His International Sustainability Unit (ISU) is aiming to build constructive dialogue between industry and ecology.
The report is the first offering on fisheries from the ISU, which aims to continue the kind of work done by the Prince's Rainforest Project on a larger range of issues.
Speaking at Fishmongers' Hall in the City of London, the prince said it was "critically urgent" that countries find better ways of dealing with over-fishing and other marine issues.
"Oceans are becoming more acidic; run-off from industrialised farming is causing waters to become too rich in nutrient, thus creating dead zones in the oceans; waters are getting warmer, and more and more square miles of them are being polluted with plastic," he said.
"The human assault on the Earth's oceans is depressingly comprehensive."
The prince, and other speakers at the launch, compared the fishing situation to the current banking crisis.
"Just as the banking system is a public good on which we all depend, so are sustainable fisheries," said David Nussbaum, chief executive of WWF-UK.
"If fisheries collapse, who will bail out the oceans?"
Many scientific reports have highlighted the impacts of industrial fishing, which has reduced some species down to a few percent of their historical level.
And economists have pointed out that this has a significant economic penalty, with some stocks so depleted that commercial returns are way below what they should be.

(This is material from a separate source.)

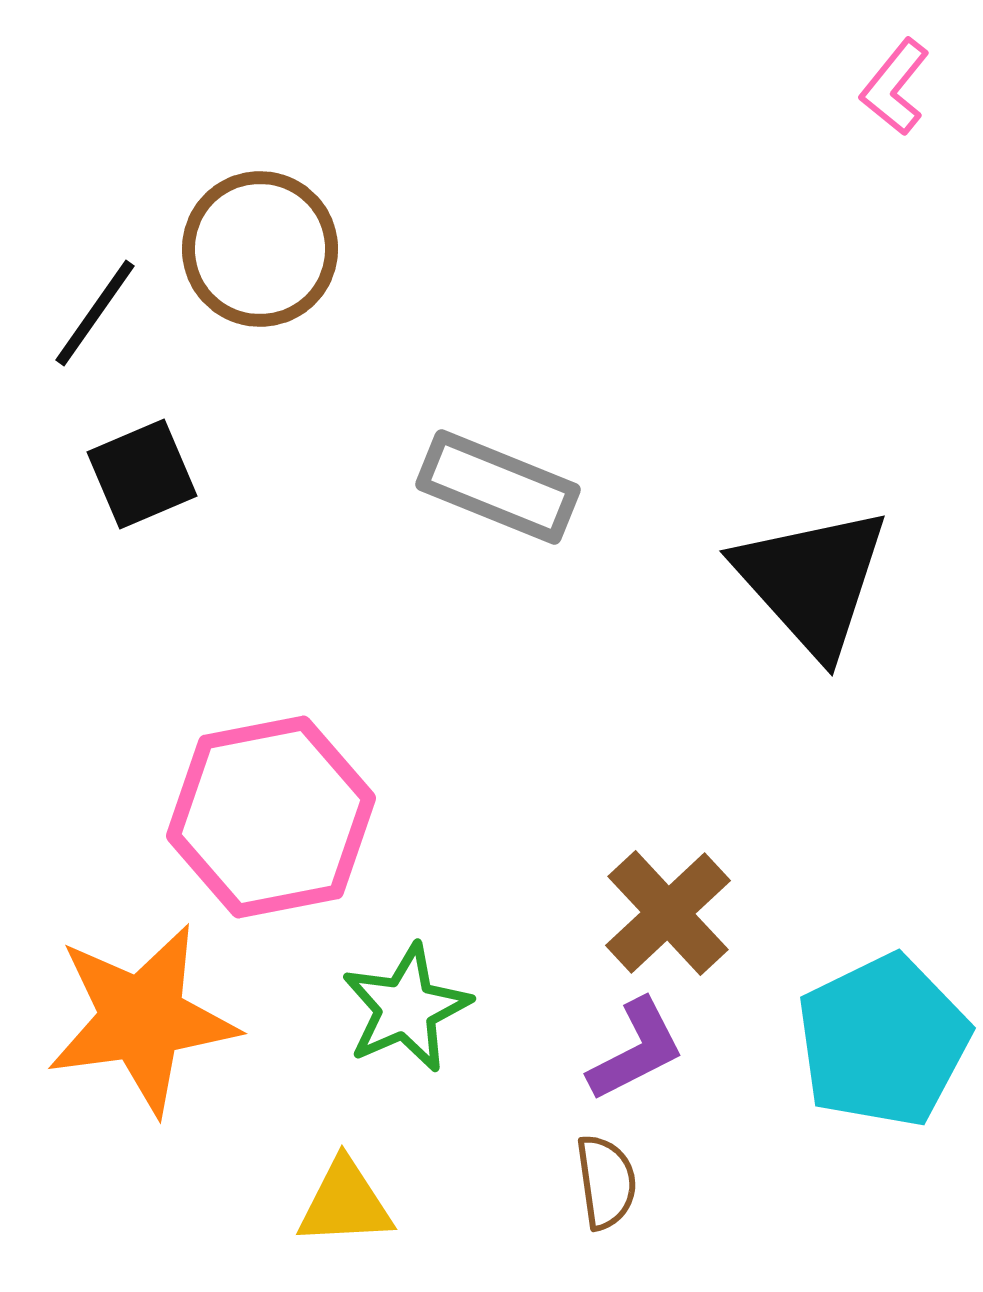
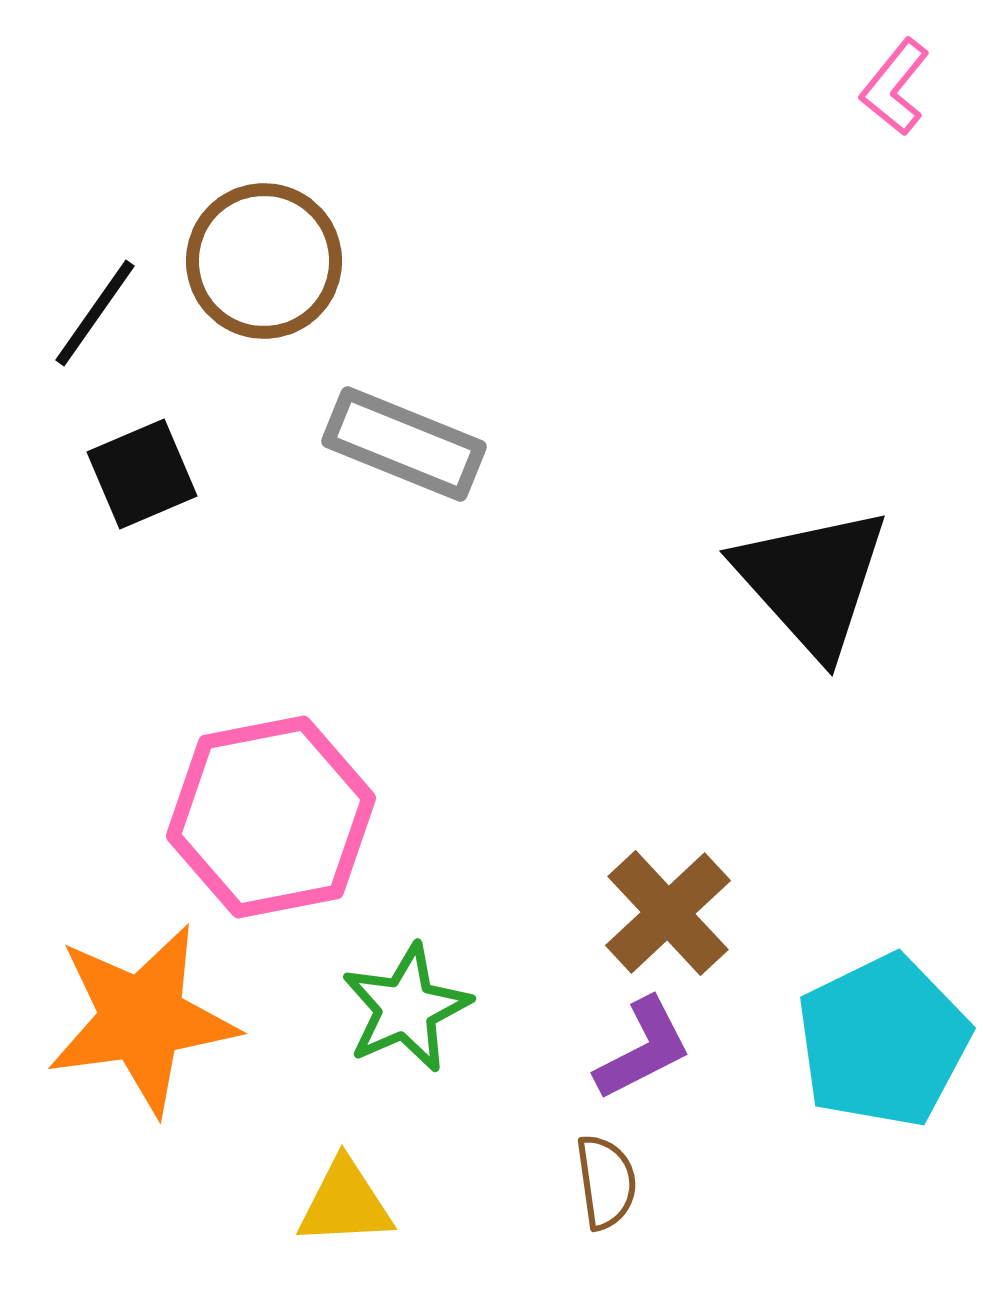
brown circle: moved 4 px right, 12 px down
gray rectangle: moved 94 px left, 43 px up
purple L-shape: moved 7 px right, 1 px up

A World Bank report several years ago said the global economy was losing about $50bn (£32bn) per year because of this depletion.
But the ISU report talks more about solutions than problems.
Through research and interviews with people in the trade, it documents 50 examples from the shores of every continent illustrating how once unsustainable fisheries can be turned around.
The Peruvian anchovy fishery - the world's largest - set quotas for the first time only three years ago.
Catches have fallen, but profits and wages have risen. Fishermen choosing to leave the industry have been given free training for new trades.
The crab fishery in the Bering Sea used to be regulated by limiting the overall quota - which meant every boat made a desperate scramble for its share, catching juveniles indiscriminately, flooding the market and seeing deaths every year as safety was compromised.
Switching to a system where each boat is guaranteed a catch share has improved safety, raised prices and seen a stock recovery.
Countries all over the Pacific have refused entry to commercial vessels from other countries, selling only a certain number of permits and using funds for education.
The report's overall conclusion is that by regulating the catch in a sensible way, fishermen make more money for less effort, and the stock is safeguarded against exploitation.
"We recognise that there is no 'one size fits all', solution, every fishery is different," said Charlotte Cawthorne, ISU marine programme manager.
She described the ISU's work, in part, as compiling a "toolkit" of measures that can be deployed to make fisheries sustainable.
Nevertheless, she said, three things were essential: scientific understanding of the ecosystem, funding for the transition, and sound management.
The next phase of the organisation's work will concentrate on specific aspects, notably how money can be leveraged to finance moves towards sustainable regimes.